IBM announced its intention to buy Bellevue, Wash.-based Apptio in June. The tech giant laid out plans for Apptio to also benefit IBM Consulting and its systems integrators.

In a recent interview with CRN, IBM channel chief Kate Woolley said that partners will serve an important function in bringing the tech giant’s AI offerings to market.

IBM promises that users can reduce cloud costs by 30-plus percent with Apptio’s Cloudability and increase reservation coverage to more than 90 percent, according to the statement.

Turbonomic, meanwhile, promises to improve cloud investments by 33 percent and bring back 30 percent of engineering time, according to IBM.

Apptio, purchased from Vista Equity Partners, had more than 1,500 clients at the time of the close, serving more than half of the Fortune 100.

The acquisition also delivers on comments from IBM CEO Arvind Krishna at IBM Think 2023. While the vendor won’t pursue acquisitions on the level of the $34 billion purchase of Red Hat back in 2019, IBM is on the hunt for companies with expertise in software, automation, hybrid cloud, cybersecurity, AI and machine learning, and consulting.

For consulting, acquisitions to boost its SAP, Salesforce, Amazon Web Services, Oracle and Adobe capabilities are of interest, he said.

Bo Gebbie, CEO of IBM solution provider Evolving Solutions, No. 135 on CRN’s 2023 Solution Provider 500, recently told CRN that he is interested in seeing how IBM’s AI offerings benefit the security and infrastructure business, which have been in demand for Gebbie’s company lately.
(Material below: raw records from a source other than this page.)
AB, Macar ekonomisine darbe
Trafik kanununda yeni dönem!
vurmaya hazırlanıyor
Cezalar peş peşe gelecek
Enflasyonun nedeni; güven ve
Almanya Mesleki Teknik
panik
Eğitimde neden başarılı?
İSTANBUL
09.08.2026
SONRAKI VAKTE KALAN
Customers have asked Gebbie’s team about using generative AI tools such as ChatGPT—made by Microsoft-backed OpenAI—and automating tasks related to human resources, Gebbie said.

“If IBM can help bridge the gap between how we make meaningful use cases and we can make money at it helping clients, I think that’s the part we’ve got to do some more homework on,” he said. “The reason I’m excited and interested to learn more is we know there’s a skills gap and shortages with skilled employees still. [We need to learn] how does this help make certain tasks less labor-intensive so that we can redeploy the right people for the harder tasks and harder work?”
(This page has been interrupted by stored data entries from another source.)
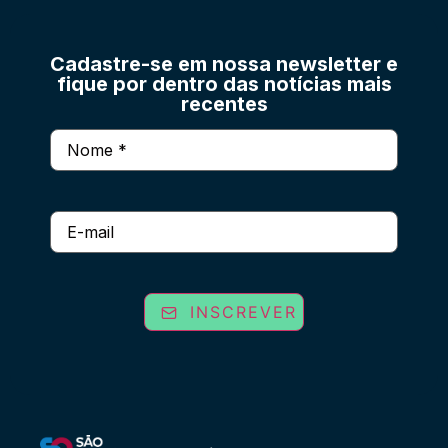
Cadastre-se em nossa newsletter e
fique por dentro das notícias mais
recentes
Nome
(obrigatório)
E-
mail
INSCREVER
A June report by Morgan Stanley was mixed on the Apptio deal. On one hand, Apptio is profitable, fits with IBM’s automation portfolio, has “limited integration risk” and addresses the hybrid cloud optimized spend market, which “can help IBM gain more wallet share with existing customers.”
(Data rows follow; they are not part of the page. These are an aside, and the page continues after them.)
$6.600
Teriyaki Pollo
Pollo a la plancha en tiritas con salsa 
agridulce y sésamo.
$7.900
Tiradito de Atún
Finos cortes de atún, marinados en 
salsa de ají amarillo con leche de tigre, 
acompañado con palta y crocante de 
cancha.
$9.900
The limited integration risk comes from Apptio and IBM’s partnership dating to 2021 and Apptio’s software portfolio already running on IBM subsidiary Red Hat’s OpenShift.

A recent cloud optimization survey by Morgan Stanley showed that about 20 percent of companies use that software today, “showing a significant runway for adoption.”

However, the firm doesn’t see Apptio as “material” to IBM’s revenue and free cash flow “or shifting the IBM growth narrative.” Morgan Stanley estimates that Apptio will generate about $500 million of revenue in 2023 and about $80 million of operating income not using Generally Accepted Accounting Principles (GAAP).

“With over $25B of software revenue and $60B of total revenue, we believe IBM would have to do multiple $5-7B deals, or more transformative M&A, for investors to gain greater confidence that M&A can be a material tool to help sustain or accelerate mid-single digit revenue growth,” according to the report.